Triste gente
Numa das mais infelizes declarações do seu mandato, Cavaco Silva afirmou não ser possível pedir mais sacrifícios aos portugueses. Esta semana confirmamos o que já todos prevíamos: não era verdade. Por causa de décadas de má governação e com o contributo indesmentível deste Governo, que agora aparece na pele do bombeiro que depois de ter deitado fogo à mata vem dizer ter conseguido conter o incêndio, ficamos a saber que as privações que já estávamos a sofrer eram só o princípio dum longo processo.
Esperávamos um cenário pior, não há como negar. Talvez a situação não seja tão má como era apregoado, talvez a troika tenha percebido que as medidas impostas à Grécia e à Irlanda não fizeram mais que ajudar a naufragar o barco já prestes a afundar.
Seja como for, como escrevia o Esteves Cardoso há uns anos, não vão ser poemas nem rosas.
Mas voltemos ao Presidente da República. É provável que Cavaco Silva tenha cometido um erro na declaração e tivesse querido dizer: não é possível pedir sacrifícios aos portugueses se forem portugueses a pedi-los. E até podia ir um bocado mais longe dizendo que não é possível fazer reformas em Portugal se forem portugueses a propô-las. Estaria o Presidente coberto de razão.
Olhamos para a nossa história recente e não é difícil perceber que as grandes mudanças resultaram sempre de imposições externas. As outras vindas do FMI, a adesão europeia, a entrada no Euro, entre outras, resultaram sempre em alterações profundas menos causadas por vontade própria e mais por imposição alheia.
Lendo o memorando de entendimento deparamos com um conjunto de propostas legislativas que vão alterar radicalmente a estrutura económica e social do nosso país. Medidas para a reestruturação do sistema judicial, para acabar com o desmando nas empresas públicas, institutos públicos e restantes sanguessugas para-estatais, para um funcionamento transparente, mais eficaz e com menos desperdício da administração pública, para a revitalização do mercado de arrendamento, para o mercado de trabalho, para o mapa autárquico, para as parcerias público-privadas e muitas outras que o mais elementar bom senso vem aconselhando há muito tempo.
Todos os partidos - excepção feita aos que sonham ver Portugal transformado numa Coreia do Norte - aplaudiram de pé as tais reformas estruturais.
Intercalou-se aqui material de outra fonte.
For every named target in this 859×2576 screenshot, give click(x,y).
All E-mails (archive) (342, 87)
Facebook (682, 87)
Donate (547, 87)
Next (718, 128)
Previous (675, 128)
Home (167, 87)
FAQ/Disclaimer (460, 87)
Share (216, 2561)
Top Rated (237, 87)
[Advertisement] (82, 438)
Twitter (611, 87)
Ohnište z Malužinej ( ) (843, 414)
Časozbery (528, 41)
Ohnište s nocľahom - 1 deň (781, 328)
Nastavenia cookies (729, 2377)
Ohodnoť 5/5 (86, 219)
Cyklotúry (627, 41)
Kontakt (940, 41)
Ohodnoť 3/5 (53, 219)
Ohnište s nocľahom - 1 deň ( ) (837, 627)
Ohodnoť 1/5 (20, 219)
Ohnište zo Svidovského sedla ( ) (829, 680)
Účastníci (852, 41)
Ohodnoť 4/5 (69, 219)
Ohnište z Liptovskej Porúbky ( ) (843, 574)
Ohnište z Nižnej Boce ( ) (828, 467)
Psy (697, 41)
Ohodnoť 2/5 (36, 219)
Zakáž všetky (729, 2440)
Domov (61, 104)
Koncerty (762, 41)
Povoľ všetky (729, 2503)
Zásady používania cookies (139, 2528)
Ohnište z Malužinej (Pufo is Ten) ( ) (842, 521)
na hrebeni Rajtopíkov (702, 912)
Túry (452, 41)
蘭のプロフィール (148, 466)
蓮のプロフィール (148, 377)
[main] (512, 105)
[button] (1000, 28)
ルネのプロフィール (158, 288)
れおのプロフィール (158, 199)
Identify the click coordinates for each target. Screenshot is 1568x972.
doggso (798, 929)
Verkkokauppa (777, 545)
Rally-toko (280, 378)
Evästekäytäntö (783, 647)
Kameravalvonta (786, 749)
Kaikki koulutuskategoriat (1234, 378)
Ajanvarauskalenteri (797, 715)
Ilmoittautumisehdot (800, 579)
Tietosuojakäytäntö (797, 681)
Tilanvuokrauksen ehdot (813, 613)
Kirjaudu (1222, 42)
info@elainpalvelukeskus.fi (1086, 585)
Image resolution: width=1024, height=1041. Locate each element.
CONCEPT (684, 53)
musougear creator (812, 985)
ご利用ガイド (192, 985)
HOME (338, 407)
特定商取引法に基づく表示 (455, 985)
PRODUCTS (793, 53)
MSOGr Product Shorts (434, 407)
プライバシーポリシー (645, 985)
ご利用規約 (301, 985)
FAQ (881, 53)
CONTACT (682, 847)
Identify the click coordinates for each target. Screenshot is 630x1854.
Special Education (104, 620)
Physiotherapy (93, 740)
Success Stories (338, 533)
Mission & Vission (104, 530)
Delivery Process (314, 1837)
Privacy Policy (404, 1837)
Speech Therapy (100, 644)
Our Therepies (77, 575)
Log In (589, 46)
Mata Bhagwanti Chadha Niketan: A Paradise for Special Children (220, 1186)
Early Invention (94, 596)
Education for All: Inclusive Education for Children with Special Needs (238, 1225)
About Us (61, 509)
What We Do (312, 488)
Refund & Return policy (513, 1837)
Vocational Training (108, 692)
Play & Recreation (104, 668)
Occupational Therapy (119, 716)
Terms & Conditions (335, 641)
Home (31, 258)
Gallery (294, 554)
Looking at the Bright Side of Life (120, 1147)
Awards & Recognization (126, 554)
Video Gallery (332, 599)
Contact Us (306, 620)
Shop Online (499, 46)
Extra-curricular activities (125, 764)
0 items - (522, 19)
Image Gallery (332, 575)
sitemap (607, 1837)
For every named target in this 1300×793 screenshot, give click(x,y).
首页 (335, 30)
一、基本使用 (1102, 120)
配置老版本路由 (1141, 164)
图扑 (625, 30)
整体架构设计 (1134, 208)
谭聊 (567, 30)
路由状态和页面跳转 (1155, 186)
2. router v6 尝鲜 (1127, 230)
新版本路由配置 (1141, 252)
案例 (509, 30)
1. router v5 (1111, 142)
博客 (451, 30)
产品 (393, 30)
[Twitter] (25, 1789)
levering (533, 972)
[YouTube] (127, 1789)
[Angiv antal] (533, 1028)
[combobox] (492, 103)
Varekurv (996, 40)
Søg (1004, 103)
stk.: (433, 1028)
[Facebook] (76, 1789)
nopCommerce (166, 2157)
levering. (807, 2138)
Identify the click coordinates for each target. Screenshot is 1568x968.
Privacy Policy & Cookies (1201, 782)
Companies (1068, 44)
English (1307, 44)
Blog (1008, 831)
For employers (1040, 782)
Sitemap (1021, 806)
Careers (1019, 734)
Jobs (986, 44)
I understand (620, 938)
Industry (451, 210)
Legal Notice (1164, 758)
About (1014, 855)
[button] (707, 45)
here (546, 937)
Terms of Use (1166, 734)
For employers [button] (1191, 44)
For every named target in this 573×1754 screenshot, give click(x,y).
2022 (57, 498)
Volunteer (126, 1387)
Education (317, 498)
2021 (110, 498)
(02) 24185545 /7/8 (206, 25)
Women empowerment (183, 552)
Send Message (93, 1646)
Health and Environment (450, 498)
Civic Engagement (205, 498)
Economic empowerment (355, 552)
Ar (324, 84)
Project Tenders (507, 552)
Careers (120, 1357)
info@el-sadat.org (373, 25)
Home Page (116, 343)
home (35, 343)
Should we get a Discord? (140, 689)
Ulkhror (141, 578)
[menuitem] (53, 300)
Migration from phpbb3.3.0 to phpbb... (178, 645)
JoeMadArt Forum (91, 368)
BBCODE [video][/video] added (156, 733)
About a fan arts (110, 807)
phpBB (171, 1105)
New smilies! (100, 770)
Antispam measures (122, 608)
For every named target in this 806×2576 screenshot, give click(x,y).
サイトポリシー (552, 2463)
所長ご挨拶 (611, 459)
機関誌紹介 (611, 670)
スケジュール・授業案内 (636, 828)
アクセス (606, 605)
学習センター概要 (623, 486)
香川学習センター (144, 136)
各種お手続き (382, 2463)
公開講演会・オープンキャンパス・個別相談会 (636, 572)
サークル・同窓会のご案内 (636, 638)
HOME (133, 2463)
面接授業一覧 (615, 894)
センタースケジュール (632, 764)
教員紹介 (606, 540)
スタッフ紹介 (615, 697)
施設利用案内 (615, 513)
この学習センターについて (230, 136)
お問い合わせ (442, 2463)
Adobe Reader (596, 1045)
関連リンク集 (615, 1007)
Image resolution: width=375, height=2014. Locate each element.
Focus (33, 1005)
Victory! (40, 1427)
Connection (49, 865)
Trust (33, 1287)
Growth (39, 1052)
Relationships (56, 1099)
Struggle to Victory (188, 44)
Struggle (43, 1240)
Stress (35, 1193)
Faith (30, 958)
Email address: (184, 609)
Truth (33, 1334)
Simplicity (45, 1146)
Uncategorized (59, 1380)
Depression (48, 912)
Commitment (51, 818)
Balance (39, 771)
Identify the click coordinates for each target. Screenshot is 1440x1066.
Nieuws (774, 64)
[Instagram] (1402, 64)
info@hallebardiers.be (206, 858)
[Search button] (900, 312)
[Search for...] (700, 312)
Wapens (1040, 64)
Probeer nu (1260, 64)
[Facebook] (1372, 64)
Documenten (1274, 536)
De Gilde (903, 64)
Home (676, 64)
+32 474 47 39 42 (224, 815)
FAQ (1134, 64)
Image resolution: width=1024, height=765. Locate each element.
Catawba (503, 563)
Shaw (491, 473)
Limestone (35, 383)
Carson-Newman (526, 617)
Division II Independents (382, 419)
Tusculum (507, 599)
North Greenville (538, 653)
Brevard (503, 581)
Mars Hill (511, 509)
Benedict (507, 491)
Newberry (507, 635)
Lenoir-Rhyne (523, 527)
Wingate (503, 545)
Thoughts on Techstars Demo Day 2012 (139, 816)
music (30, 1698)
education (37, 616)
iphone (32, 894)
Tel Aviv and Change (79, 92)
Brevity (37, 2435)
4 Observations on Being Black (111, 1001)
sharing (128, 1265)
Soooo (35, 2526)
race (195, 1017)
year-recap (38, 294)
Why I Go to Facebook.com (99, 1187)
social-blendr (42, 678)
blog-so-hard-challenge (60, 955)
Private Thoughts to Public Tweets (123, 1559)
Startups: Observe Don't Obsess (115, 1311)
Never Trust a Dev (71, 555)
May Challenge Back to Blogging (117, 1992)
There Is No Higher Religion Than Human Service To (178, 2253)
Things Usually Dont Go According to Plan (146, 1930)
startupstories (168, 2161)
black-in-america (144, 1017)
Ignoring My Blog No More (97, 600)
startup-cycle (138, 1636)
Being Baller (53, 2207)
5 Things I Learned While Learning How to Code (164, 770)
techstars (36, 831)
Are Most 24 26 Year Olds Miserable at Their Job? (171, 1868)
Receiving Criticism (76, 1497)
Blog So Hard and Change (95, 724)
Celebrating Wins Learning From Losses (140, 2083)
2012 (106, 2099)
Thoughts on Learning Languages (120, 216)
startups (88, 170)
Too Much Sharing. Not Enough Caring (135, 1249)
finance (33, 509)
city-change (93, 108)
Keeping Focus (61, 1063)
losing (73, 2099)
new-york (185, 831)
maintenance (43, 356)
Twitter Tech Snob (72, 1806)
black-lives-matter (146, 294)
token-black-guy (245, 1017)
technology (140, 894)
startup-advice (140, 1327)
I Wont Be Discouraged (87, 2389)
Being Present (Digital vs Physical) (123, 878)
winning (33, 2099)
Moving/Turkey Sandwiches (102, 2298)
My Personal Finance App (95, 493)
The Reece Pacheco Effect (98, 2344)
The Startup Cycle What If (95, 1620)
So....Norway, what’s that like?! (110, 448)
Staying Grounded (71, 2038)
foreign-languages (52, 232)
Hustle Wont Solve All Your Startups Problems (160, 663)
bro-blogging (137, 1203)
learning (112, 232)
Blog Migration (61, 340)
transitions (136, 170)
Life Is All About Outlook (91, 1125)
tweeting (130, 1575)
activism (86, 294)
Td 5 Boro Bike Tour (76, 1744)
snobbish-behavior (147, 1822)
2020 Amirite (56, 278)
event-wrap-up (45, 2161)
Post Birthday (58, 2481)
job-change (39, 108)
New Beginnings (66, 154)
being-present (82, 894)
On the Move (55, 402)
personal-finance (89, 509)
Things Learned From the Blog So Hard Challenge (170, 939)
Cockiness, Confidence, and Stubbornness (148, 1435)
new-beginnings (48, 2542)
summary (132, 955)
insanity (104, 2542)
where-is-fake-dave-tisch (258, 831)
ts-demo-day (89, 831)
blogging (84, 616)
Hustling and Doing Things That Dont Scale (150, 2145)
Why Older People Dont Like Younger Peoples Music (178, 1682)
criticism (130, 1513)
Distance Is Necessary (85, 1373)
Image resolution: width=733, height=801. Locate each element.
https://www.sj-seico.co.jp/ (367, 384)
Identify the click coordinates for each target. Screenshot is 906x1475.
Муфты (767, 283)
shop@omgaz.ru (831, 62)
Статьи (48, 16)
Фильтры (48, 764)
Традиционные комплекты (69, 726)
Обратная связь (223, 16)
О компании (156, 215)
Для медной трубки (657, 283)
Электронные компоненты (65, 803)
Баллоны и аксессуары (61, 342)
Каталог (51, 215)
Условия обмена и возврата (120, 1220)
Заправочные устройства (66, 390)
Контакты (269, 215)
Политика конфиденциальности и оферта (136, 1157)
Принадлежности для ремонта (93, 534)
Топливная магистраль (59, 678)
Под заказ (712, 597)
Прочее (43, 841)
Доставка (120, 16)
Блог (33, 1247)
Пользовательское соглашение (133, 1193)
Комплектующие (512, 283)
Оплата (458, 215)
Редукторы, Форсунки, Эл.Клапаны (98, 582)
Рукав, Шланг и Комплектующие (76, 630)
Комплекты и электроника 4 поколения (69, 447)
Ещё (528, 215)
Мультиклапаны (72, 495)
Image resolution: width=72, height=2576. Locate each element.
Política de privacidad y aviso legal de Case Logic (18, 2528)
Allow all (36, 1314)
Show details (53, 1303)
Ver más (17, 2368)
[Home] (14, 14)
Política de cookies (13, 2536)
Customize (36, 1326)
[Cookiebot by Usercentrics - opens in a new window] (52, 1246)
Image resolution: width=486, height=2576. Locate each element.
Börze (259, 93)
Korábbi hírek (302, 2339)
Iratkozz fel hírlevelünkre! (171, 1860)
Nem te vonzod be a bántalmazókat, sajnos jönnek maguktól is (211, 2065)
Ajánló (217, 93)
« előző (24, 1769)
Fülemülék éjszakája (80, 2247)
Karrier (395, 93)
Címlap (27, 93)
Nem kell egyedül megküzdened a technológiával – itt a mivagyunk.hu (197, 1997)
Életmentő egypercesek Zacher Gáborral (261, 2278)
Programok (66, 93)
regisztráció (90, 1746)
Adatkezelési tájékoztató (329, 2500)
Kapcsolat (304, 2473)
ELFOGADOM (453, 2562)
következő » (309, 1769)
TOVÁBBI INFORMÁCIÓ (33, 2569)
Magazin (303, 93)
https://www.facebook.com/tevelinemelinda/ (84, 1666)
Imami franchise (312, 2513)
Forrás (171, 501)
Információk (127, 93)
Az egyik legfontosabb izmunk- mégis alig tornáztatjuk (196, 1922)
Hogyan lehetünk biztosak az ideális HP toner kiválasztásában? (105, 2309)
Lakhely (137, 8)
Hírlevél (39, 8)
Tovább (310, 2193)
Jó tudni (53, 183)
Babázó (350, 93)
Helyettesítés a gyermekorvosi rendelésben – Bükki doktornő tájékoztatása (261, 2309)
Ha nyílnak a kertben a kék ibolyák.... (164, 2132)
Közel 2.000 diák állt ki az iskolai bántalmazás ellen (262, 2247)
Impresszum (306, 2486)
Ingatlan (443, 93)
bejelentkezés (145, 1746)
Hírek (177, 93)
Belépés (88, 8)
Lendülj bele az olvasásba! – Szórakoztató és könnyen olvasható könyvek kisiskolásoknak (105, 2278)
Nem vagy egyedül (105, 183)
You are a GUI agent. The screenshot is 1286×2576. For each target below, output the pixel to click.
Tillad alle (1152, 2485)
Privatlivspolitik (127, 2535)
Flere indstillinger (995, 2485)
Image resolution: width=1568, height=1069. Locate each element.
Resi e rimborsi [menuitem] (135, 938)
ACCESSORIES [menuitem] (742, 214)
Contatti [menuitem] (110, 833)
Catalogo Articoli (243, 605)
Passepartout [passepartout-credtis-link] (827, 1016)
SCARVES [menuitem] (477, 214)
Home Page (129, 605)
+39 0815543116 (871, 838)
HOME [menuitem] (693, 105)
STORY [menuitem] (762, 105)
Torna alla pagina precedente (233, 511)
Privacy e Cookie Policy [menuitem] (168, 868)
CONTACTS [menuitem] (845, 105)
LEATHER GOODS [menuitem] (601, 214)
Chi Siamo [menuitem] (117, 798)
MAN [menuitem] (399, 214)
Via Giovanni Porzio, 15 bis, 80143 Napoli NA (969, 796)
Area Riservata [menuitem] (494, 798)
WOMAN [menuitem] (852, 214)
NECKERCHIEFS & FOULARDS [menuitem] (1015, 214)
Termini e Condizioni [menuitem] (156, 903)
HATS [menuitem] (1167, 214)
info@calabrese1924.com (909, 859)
Mas, será que algum dos principais actores políticos desconhecia a urgência daquelas reformas? Claro que todos sabiam e, sejamos justos, todos tinham falado da sua necessidade. Apenas falado. Uns mais que outros, é certo. E, como é evidente, há quem tenha podido levá-las a cabo e quem não tenha tido oportunidade de as implementar.
Alguém terá ficado surpreendido com as palavras do membro da troika quando disse que a crise internacional apenas tinha mostrado as nossas crónicas debilidades? Não, obviamente.
Quantas mudanças vitais, nestas décadas, foram travadas por interesses partidários puramente tácticos? Quantas centenas de vezes ouvimos falar de reformas estruturais que nunca saíram do papel por medo, calculismo, incompetência ou simples laxismo? Quantas vezes acordos foram rasgados por pressão dum grupo ou duma corporação sobre um partido ou sobre um Governo? Quantas vezes vimos partidos negarem os seus próprios princípios ideológicos só por, irresponsavelmente, pensarem que fazer oposição é estar contra qualquer decisão dum Governo?
Muitas vezes, demasiadas vezes, e o resultado está bem à vista.
O aplauso dos partidos a estas reformas é mais uma prova da cobardia e da irresponsabilidade de todos os actores políticos portugueses, mais e menos recentes. Agora não há como negar: eles sabiam que eram fundamentais e, mesmo assim, ou ficaram calados ou não tiveram a coragem de as fazer ou apoiar.
Agora há um bode expiatório, não é preciso dar a cara. Se alguém se queixar, se a contestação for dura, se as corporações berrarem, a culpa é dos estrangeiros, desses malandros do FMI.
Triste gente que precisa que a obriguem a fazer aquilo que já sabia ser necessário.